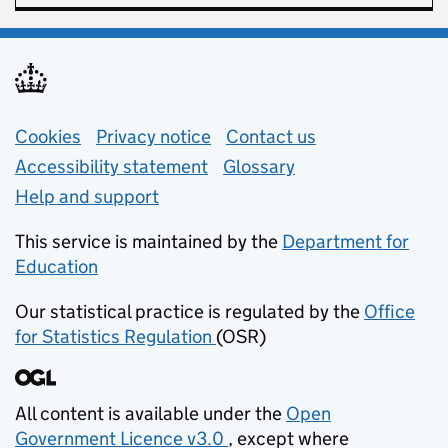
Support links
Cookies
Privacy notice
(opens in new tab)
Contact us
about general e
Accessibility statement
Glossary
Help and support
This service is maintained by the
Department for
Education
(opens in new tab)
Our statistical practice is regulated by the
Office
for Statistics Regulation
(OSR)
(opens in new tab)
All content is available under the
Open
Government Licence v3.0
, except where
(opens in new tab)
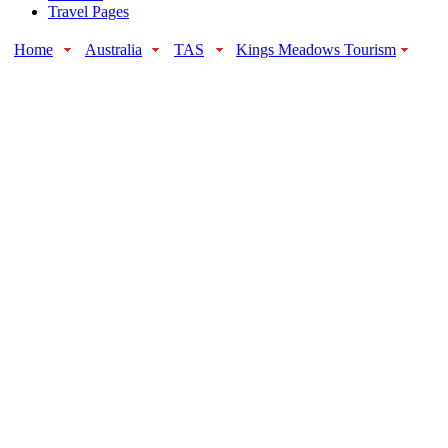
Travel Pages
Home
Australia
TAS
Kings Meadows Tourism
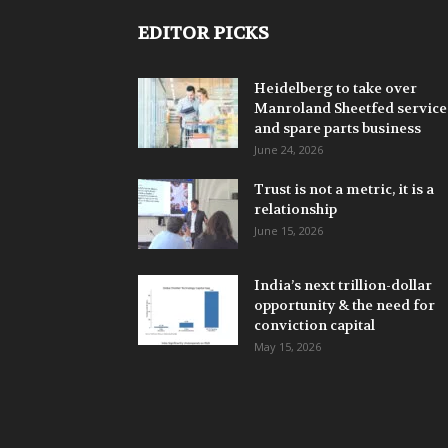
EDITOR PICKS
Heidelberg to take over
Manroland Sheetfed service
and spare parts business
June 24, 2026
Trust is not a metric, it is a
relationship
June 15, 2026
India’s next trillion-dollar
opportunity & the need for
conviction capital
May 15, 2026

____________

- _What the task asks_
Please give all of the data again, exact and free of pictures.

- _Result of the exercise_
Support links
Cookies
Privacy notice
(opens in new tab)
Contact us
about general e
Accessibility statement
Glossary
Help and support
This service is maintained by the
Department for
Education
(opens in new tab)
Our statistical practice is regulated by the
Office
for Statistics Regulation
(OSR)
(opens in new tab)
All content is available under the
Open
Government Licence v3.0
, except where
(opens in new tab)
Travel Pages
Home
Australia
TAS
Kings Meadows Tourism
EDITOR PICKS
Heidelberg to take over
Manroland Sheetfed service
and spare parts business
June 24, 2026
Trust is not a metric, it is a
relationship
June 15, 2026
India’s next trillion-dollar
opportunity & the need for
conviction capital
May 15, 2026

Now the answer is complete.